The medicine and surgery that Patroclus learned under Chiron’s tutelage become useful during the war, and he earns respect from the soldiers because of his skill. He knows that he will never become a warrior and leader like Achilles, whose gifts come from the gods, but he recognizes that he can influence Achilles to use that power to protect others. Having asked Achilles to claim Briseis as a prize in order to save her from rape by Agamemnon, Patroclus befriends her. He keeps urging Achilles to claim the young women who are to be distributed as prizes, until Achilles gets a reputation for insatiable lust with his need to have a new large tent to contain all the girls (whom he does not touch). The story of the friendship between Patroclus and Briseis is moving, becoming all the more poignant when Agamemnon seizes her to compensate for the loss of his own prize, Chryseis. The taking of Achilles’ prize, with its insult to his honor and status, is the cause of his furious withdrawal from battle. Patroclus, to protect Briseis, confronts Agamemnon and risks Achilles’ wrath.

Miller keeps close to the traditional interpretation of the major figures of the Trojan War, fleshing out those who are essential to her story. The portrayals of Odysseus and Agamemnon are especially well done, giving a sense of their personalities as well as their roles in the story. She has been freer in presenting some of the characters, such as Patroclus and Briseis, who have not been as fully developed in other works. Thetis, seen through Patroclus’ eyes, becomes a chilling figure — a controlling mother who tries to shape her son’s life and hates Patroclus for being part of it.

Particularly satisfying is the ending of the novel, which, given the confines of a story that has both of its major characters dead before it ends, is quite a remarkable achievement.

The Trojan War has been a popular subject through the ages.
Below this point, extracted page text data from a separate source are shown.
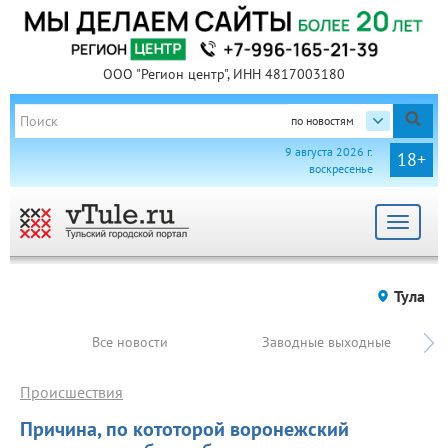
ООО "Регион центр", ИНН 4817003180
по новостям
9 августа 2026 г.
18+
воскресенье
Toggle
navigat
Тула
Все новости
Заводные выходные
Происшествия
Причина, по кототорой воронежский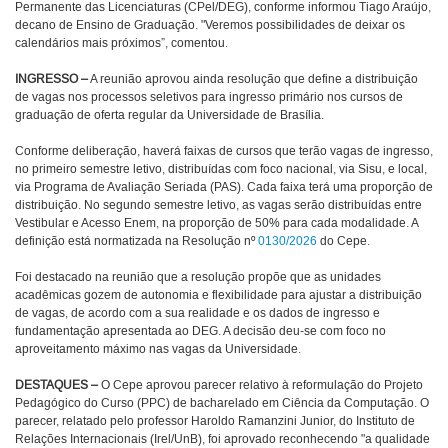
Permanente das Licenciaturas (CPel/DEG), conforme informou Tiago Araújo,
decano de Ensino de Graduação. "Veremos possibilidades de deixar os
calendários mais próximos”, comentou.
INGRESSO –
A reunião aprovou ainda resolução que define a distribuição
de vagas nos processos seletivos para ingresso primário nos cursos de
graduação de oferta regular da Universidade de Brasília.
Conforme deliberação, haverá faixas de cursos que terão vagas de ingresso,
no primeiro semestre letivo, distribuídas com foco nacional, via Sisu, e local,
via Programa de Avaliação Seriada (PAS). Cada faixa terá uma proporção de
distribuição. No segundo semestre letivo, as vagas serão distribuídas entre
Vestibular e Acesso Enem, na proporção de 50% para cada modalidade. A
definição está normatizada na Resolução nº
0130/2026
do Cepe.
Foi destacado na reunião que a resolução propõe que as unidades
acadêmicas gozem de autonomia e flexibilidade para ajustar a distribuição
de vagas, de acordo com a sua realidade e os dados de ingresso e
fundamentação apresentada ao DEG. A decisão deu-se com foco no
aproveitamento máximo nas vagas da Universidade.
DESTAQUES –
O Cepe aprovou parecer relativo à reformulação do Projeto
Pedagógico do Curso (PPC) de bacharelado em Ciência da Computação. O
parecer, relatado pelo professor Haroldo Ramanzini Junior, do Instituto de
Relações Internacionais (Irel/UnB), foi aprovado reconhecendo "a qualidade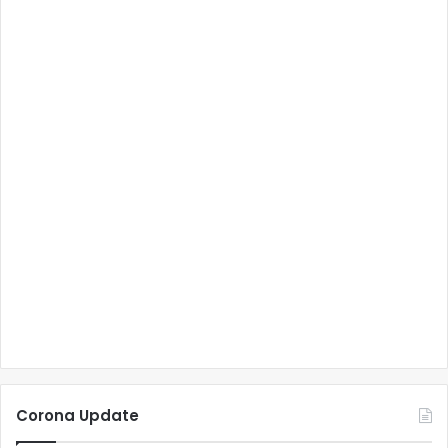
Corona Update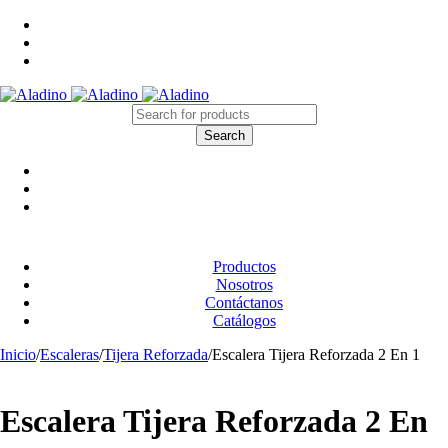
Productos
Nosotros
Contáctanos
Catálogos
Inicio
/
Escaleras
/
Tijera Reforzada
/
Escalera Tijera Reforzada 2 En 1
Escalera Tijera Reforzada 2 En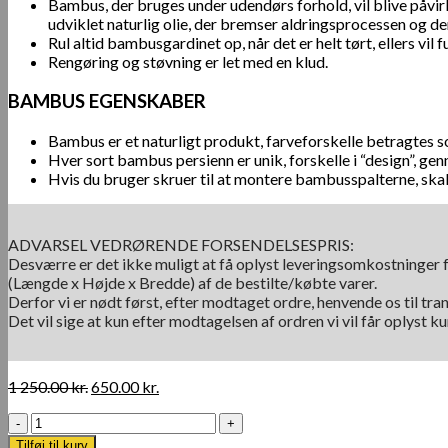
Bambus, der bruges under udendørs forhold, vil blive påvi
udviklet naturlig olie, der bremser aldringsprocessen og 
Rul altid bambusgardinet op, når det er helt tørt, ellers vil
Rengøring og støvning er let med en klud.
BAMBUS EGENSKABER
Bambus er et naturligt produkt, farveforskelle betragtes 
Hver sort bambus persienn er unik, forskelle i “design”, g
Hvis du bruger skruer til at montere bambusspalterne, skal 
ADVARSEL VEDRØRENDE FORSENDELSESPRIS:
Desværre er det ikke muligt at få oplyst leveringsomkostninger f
(Længde x Højde x Bredde) af de bestilte/købte varer.
Derfor vi er nødt først, efter modtaget ordre, henvende os til tra
Det vil sige at kun efter modtagelsen af ordren vi vil får oplyst 
Den
Den
1 250.00
kr.
650.00
kr.
oprindelige
aktuelle
Mørkt
pris
pris
Bambusgardin
var:
er:
Tilføj til kurv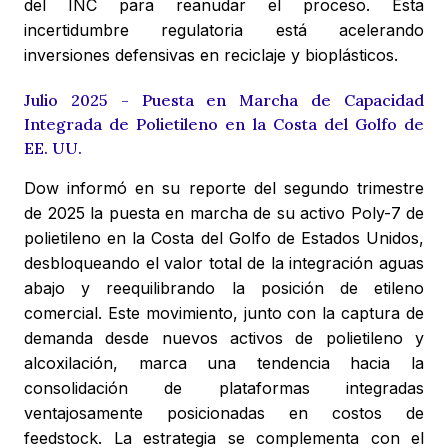
del INC para reanudar el proceso. Esta
incertidumbre regulatoria está acelerando
inversiones defensivas en reciclaje y bioplásticos.
Julio 2025 - Puesta en Marcha de Capacidad
Integrada de Polietileno en la Costa del Golfo de
EE. UU.
Dow informó en su reporte del segundo trimestre
de 2025 la puesta en marcha de su activo Poly-7 de
polietileno en la Costa del Golfo de Estados Unidos,
desbloqueando el valor total de la integración aguas
abajo y reequilibrando la posición de etileno
comercial. Este movimiento, junto con la captura de
demanda desde nuevos activos de polietileno y
alcoxilación, marca una tendencia hacia la
consolidación de plataformas integradas
ventajosamente posicionadas en costos de
feedstock. La estrategia se complementa con el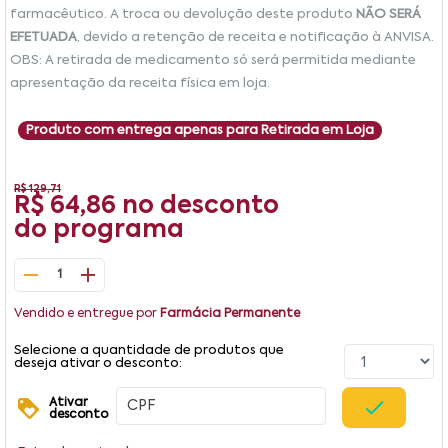
farmacêutico. A troca ou devolução deste produto
NÃO SERÁ
EFETUADA
, devido a retenção de receita e notificação à ANVISA.
OBS: A retirada de medicamento só será permitida mediante
apresentação da receita física em loja.
Produto com entrega apenas para Retirada em Loja
R$ 129,71
R$ 64,86
no desconto
do programa
1
Vendido e entregue por
Farmácia Permanente
Selecione a quantidade de produtos que
deseja ativar o desconto:
Ativar
desconto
From Aeschylus and Euripides through Boccaccio, Chaucer, Shakespeare, Racine and others to Jean Giraudoux and Barry Unsworth in more recent times, aspects of the tale have been told and retold.

The Song of Achilles joins a venerable tradition. Taking an ancient story, it interprets the milieu and culture from which it arose, presenting the material through a modern sensibility. It should be read and enjoyed for itself, but if Madeline Miller’s novel sends the reader back to Homer and his successors, she is to be thanked for that as well.